- Location: Morrison County, Minnesota, United States
- Nearest city: Little Falls, Minnesota
- Coordinates: 45°56′29″N 94°12′36″W﻿ / ﻿45.9414°N 94.21°W
- Area: 13,540 acres (54.8 km^{2})
- Established: 1992
- Governing body: U.S. Fish and Wildlife Service
- Website: Crane Meadows National Wildlife Refuge

= Crane Meadows National Wildlife Refuge =

National wildlife refuge in Minnesota, United States

Crane Meadows National Wildlife Refuge, located in central Minnesota, USA, was established in 1992 to preserve a large, natural wetland complex. It is an essential stop for many species of migrating birds. Located within a large watershed that includes Rice, Skunk and Mud Lakes, Platte and Skunk Rivers, Rice and Buckman Creeks, and sedge meadow wetlands, it harbors one of the largest nesting populations of greater sandhill cranes in Minnesota. Habitats include native tallgrass prairie, oak savanna and wetlands with wild rice stands.
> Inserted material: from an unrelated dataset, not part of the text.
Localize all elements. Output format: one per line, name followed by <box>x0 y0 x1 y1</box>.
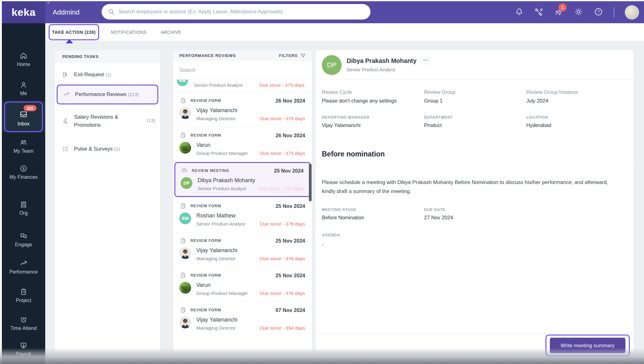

With a total authorized acquisition boundary of 13540 acre encompassing this important wetland complex and adjacent uplands, the refuge exists as scattered parcels totaling about 2000 acre. Existing ownership lies in Little Falls and Agram townships in Morrison County.

The refuge is the base for the Federal Partners for Fish and Wildlife Program in Morrison County, which focuses on restoring drained wetlands through voluntary agreements with landowners.